Reviews and feedback

A Party with Socialists in it: A history of the Labour left

A welcome corrective, This book astutely appraises British politics’ most frustrating but important dissident tradition’
Guardian – Book of the day

‘Admirably clear-sighted’
New Statesman

‘At a very crucial time in British politics, his book helps us to fill in important gaps in our knowledge’-
David Coates, author of ‘Prolonged Labour: The Slow Birth of New Labour in Britain’

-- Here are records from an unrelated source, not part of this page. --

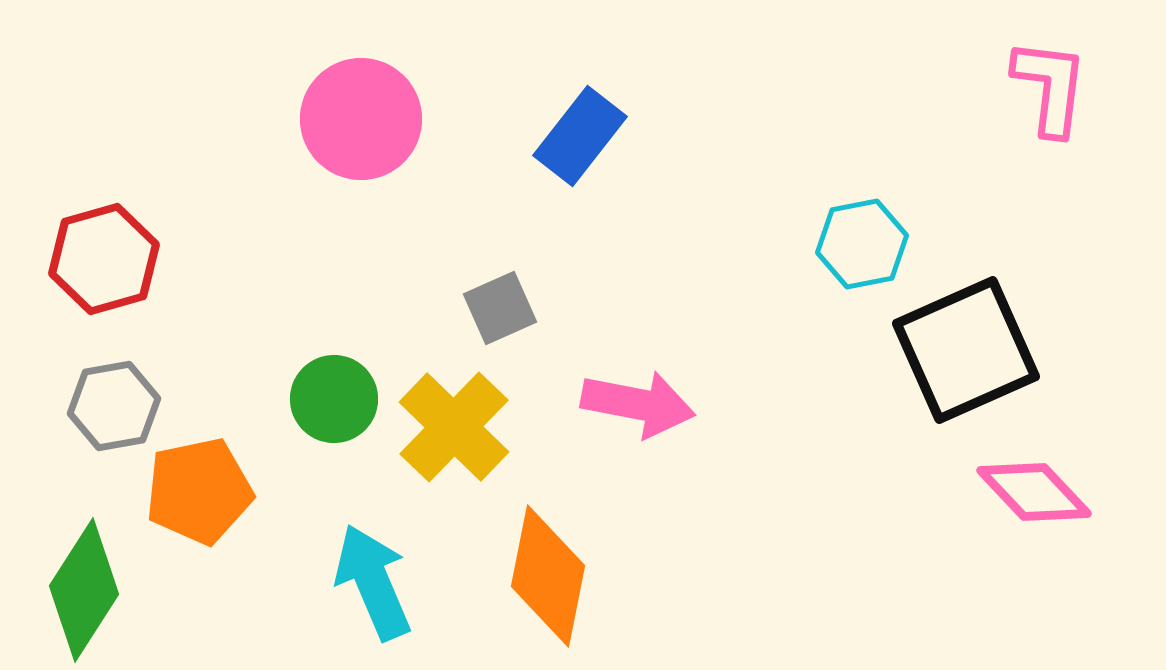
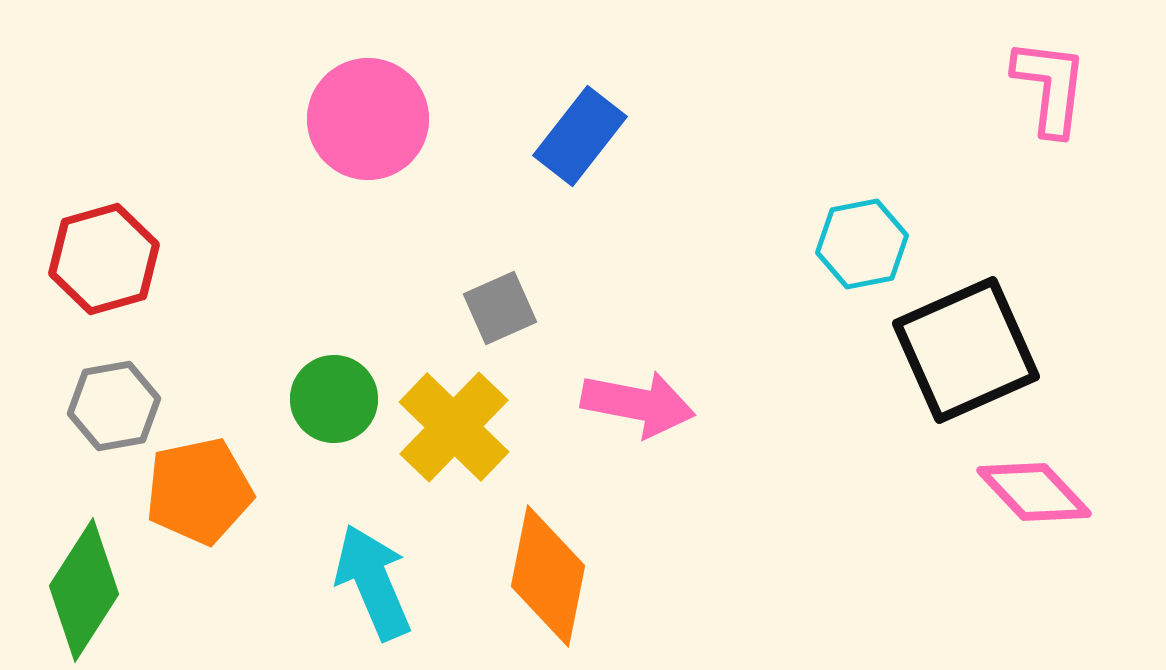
pink circle: moved 7 px right
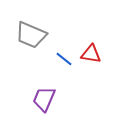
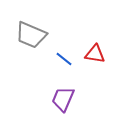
red triangle: moved 4 px right
purple trapezoid: moved 19 px right
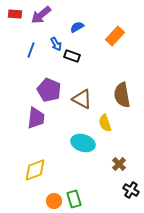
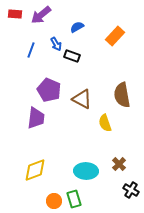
cyan ellipse: moved 3 px right, 28 px down; rotated 15 degrees counterclockwise
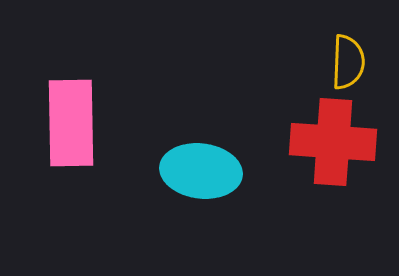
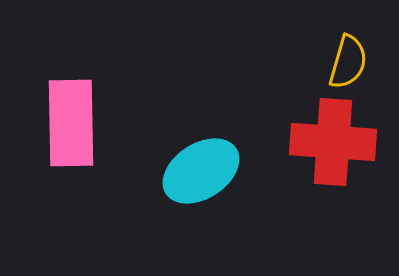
yellow semicircle: rotated 14 degrees clockwise
cyan ellipse: rotated 40 degrees counterclockwise
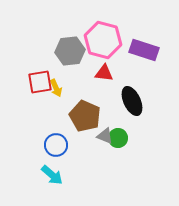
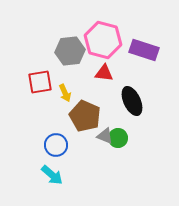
yellow arrow: moved 9 px right, 5 px down
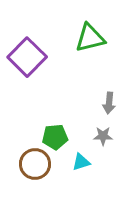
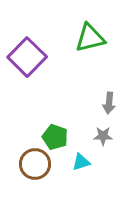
green pentagon: rotated 25 degrees clockwise
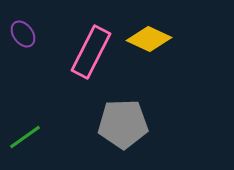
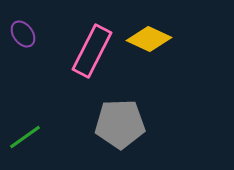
pink rectangle: moved 1 px right, 1 px up
gray pentagon: moved 3 px left
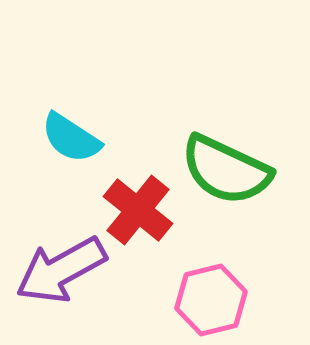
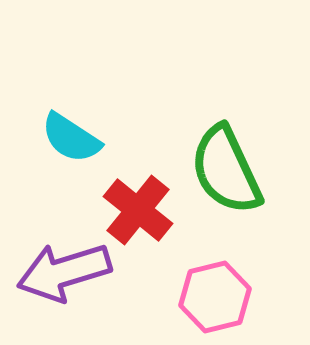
green semicircle: rotated 40 degrees clockwise
purple arrow: moved 3 px right, 2 px down; rotated 12 degrees clockwise
pink hexagon: moved 4 px right, 3 px up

“A well-timed explanation of the class contradictions at the root of the Labour Party from its creation to the present day”
Labour Briefing

“This is a cautionary tale, a story of high hopes and bitter frustration. Despite more or less dynamic and determined efforts, which Hannah describes in often fascinating detail, the left in the Labour Party has only rarely achieved its first aim of setting Labour’s policy agenda, and almost never its ultimate goal of getting radical left policies implemented by government.”
Counterfire

Can’t Pay, Won’t Pay – the Fight to Stop the Poll Tax

‘”A timely reminder that if the working class is to defend itself it cannot afford to wait for Labour. It must rely on its own power and independent organisation as much as holding its leaders to account”
Red Flag magazine

“Hannah’s excellent study locates the movement within a long history of popular resistance… This book will help to supply ideological arms for all those determined to resist when the Johnson government comes calling for us to pay the price of the Coronavirus crisis.”
rs21 website

Radical Lambeth

‘Lambeth was once the citadel of the municipal left, its baroque Town Hall in Brixton a bastion of proud, creative, multicultural socialism. This exceptionally timely book finds how a New Left took power here, how it faced the problem of ‘socialism in one borough’, and how it was gradually worn down by inertia from within and repression from without. It’s a great story, brilliantly told by Simon Hannah, and an exemplar, both positive and negative, that a new generation of London socialists could learn a great deal from.’
Owen Hatherley, author of Red Metropolis and culture editor of Tribune

‘This book is a welcome challenge to the longstanding myths and lies about Lambeth in the 1980s.’
Joan Twelves, former Lambeth Council leader

Radical Lambeth is thoroughly researched and a worthwhile read, and is an excellent introductory text for anyone interested in either the history of the borough or the politics of the 1980s.’